Il y avait une envie de l’équipe d’avoir quelqu’un de nouveau pour s’occuper de ce groupe là. Marc ne m’en a pas parlé d’entrée mais c’est venu progressivement au fil des discussions que nous avons eues dans l’année. Il avait peut être cette idée dès le départ. Je précise que je venais pour l’équipe. Aujourd’hui je suis souvent avec Thibaut mais je suis là pour l’équipe et pour tous les autres coureurs. J’ai bénéficié d’un très bon accueil. Les choses sont simples, il n’y a pas d’ambiguïté, ça facilite la vie et je constate qu’il faut que chacun de nous soit pointu dans l’amélioration du système et pour l’évolution de l’équipe. Groupama-FDJ grandit en même temps que les hommes. Il y a peu de changements et les coureurs restent longtemps parce que ici les hommes sont fidèles. Souvent quand on dit d’une équipe qu’elle est une famille, il s‘agit d’une façade. Ici, ils ne prononcent jamais ce mot là parce que c’est naturel.

Quel est votre grand challenge cette année avec ce groupe montagne ?

Le Tour de France et le podium pour Thibaut. On ne va pas cacher nos ambitions. Pour réussir à relever le défi, il faut l’assumer et se le mettre dans la tête. Ce sera notre fil conducteur de l’année en passant par Tirreno-Adriatico, le Tour de Catalogne et le Critérium du Dauphiné. Dans le Tour de La Provence que nous disputons cette semaine, ce sera un peu compliqué parce que le contre la montre des Saintes-Maries-de-la-Mer va bloquer la course mais on va en profiter pour trouver des automatismes avant de les confirmer au Tour du Haut-Var.

Qui sont les équipiers de Thibaut en Provence ?

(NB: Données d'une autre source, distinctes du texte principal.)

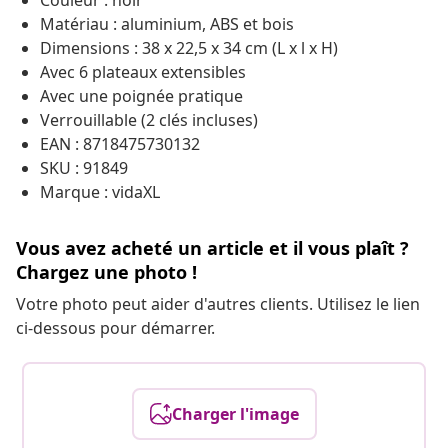
Couleur : noir
Matériau : aluminium, ABS et bois
Dimensions : 38 x 22,5 x 34 cm (L x l x H)
Avec 6 plateaux extensibles
Avec une poignée pratique
Verrouillable (2 clés incluses)
EAN : 8718475730132
SKU : 91849
Marque : vidaXL
Vous avez acheté un article et il vous plaît ?
Chargez une photo !
Votre photo peut aider d'autres clients. Utilisez le lien
ci-dessous pour démarrer.
Charger l'image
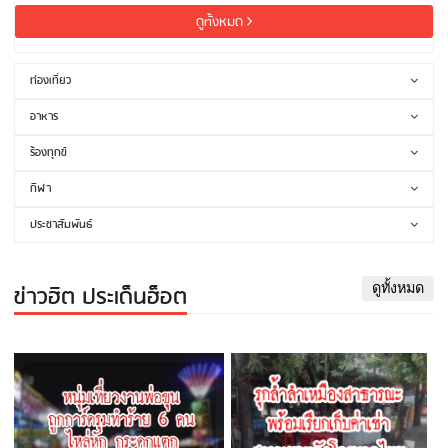
ดูทั้งหมด
ท่องเที่ยว
อาหาร
ร้องทุกข์
กีฬา
ประชาสัมพันธ์
ข่าวฮิต ประเด็นฮ็อต
ดูทั้งหมด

Rudy Molard, Antoine Duchesne qui est un beau personnage, David Gaudu, Romain Seigle que je vais mieux connaître grâce à ces quatre jours, Sébastien Reichenbach et Benjamin Thomas qui fait sa rentrée et prépare le championnat du monde sur piste. Lui, je le suis depuis qu’il a fait un numéro dans la troisième étape des 4 Jours de Dunkerque à Amiens en 2017 quand il portait le maillot de l’Armée de Terre. Ils étaient sortis à trois dont Sylvain Chavanel à 20 kilomètres de l’arrivée. Deux se sont relevés sous la flamme rouge, Benjamin est allé au bout. Je m’étais dit ‘’Oh, mais c’est qui ce gamin ?’’ Benjamin a un moteur hors classe !

« Je n’ai jamais oublié »

Qu’attends-tu de ton équipe cette semaine?

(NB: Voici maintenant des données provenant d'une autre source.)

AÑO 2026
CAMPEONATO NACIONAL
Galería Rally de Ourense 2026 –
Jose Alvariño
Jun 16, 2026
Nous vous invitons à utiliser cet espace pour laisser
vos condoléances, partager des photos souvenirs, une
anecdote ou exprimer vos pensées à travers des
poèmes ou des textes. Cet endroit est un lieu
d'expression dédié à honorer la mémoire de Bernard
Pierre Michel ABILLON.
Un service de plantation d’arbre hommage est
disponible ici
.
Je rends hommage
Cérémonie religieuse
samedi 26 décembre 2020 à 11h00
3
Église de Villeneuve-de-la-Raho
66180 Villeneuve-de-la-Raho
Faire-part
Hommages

Je n’ai pas envie de leur mettre la pression du résultat immédiat. On a tout à construire même s’ils ont l’habitude de travailler ensemble. En descendant d’altitude, il y a un moment tampon ou tu ne peux pas être à 100% de tes capacités. Exiger un résultat serait mettre la charrue avant les bœufs et il n’y a pas besoin de leur mettre la tête à l’envers. Cette semaine, on va mettre des choses en place et courir en fonction du chrono initial. On va prendre du plaisir.

Tu es directeur sportif depuis dix-neuf ans mais tu as eu vraiment un parcours anachronique ?

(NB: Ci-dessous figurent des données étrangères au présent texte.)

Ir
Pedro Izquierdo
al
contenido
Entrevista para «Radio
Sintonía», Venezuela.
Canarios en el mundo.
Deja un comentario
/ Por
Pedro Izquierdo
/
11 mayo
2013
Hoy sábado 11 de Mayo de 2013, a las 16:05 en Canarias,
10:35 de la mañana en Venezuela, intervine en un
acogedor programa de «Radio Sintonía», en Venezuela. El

Je ne pensais pas être directeur sportif un jour. J’avais fini ma carrière de coureur chez Besson-Nippo Hondo. J’allais courir en moyenne une fois par mois au Japon. Quand j’y ai fait mes adieux dans ma dernière course, je ne pensais pas revoir les dirigeants de ce sponsor japonais avec qui j’avais tissé des liens. Pour moi, je sortais du milieu cycliste, c’était fini. Un peu plus tard, ils m’ont appelé pour encadrer en France des juniors venant du Japon. J’ai refusé. Ils ont insisté, j’ai tenté l’aventure. Puis je suis allé en Chine, j’ai travaillé trois ans pour la fédération chinoise jusqu’en 2004. Là, j’ai été recruté par Jean-René Bernaudeau que j’ai quitté pour rejoindre Cervélo et Jonathan Vaughters. De là, remonte mon premier vrai contact avec Marc Madiot. L’équipe Cervélo avait annoncé pendant la Vuelta qu’elle s’arrêtait. Marc m’a appelé pour me demander si j’avais du boulot pour l’année d’après. Il m’a tendu la main mai c’était trop frais, je cherchais surtout à recaser le staff. Marc m’avait dit qu’il ne pouvait pas me donner un travail à l’année mais qu’il se débrouillerait pour me donner des jours de courses et que  je puisse rester dans le milieu. J’avais été surpris. Je n’ai jamais oublié. Après, je suis parti chez Saxo Bank. Puis chez Lampre avec Saronni. Puis Bahrain-Merida et UAE-Team Emirates. Sept ans après, au mois d’octobre 2017, Marc m’a recontacté…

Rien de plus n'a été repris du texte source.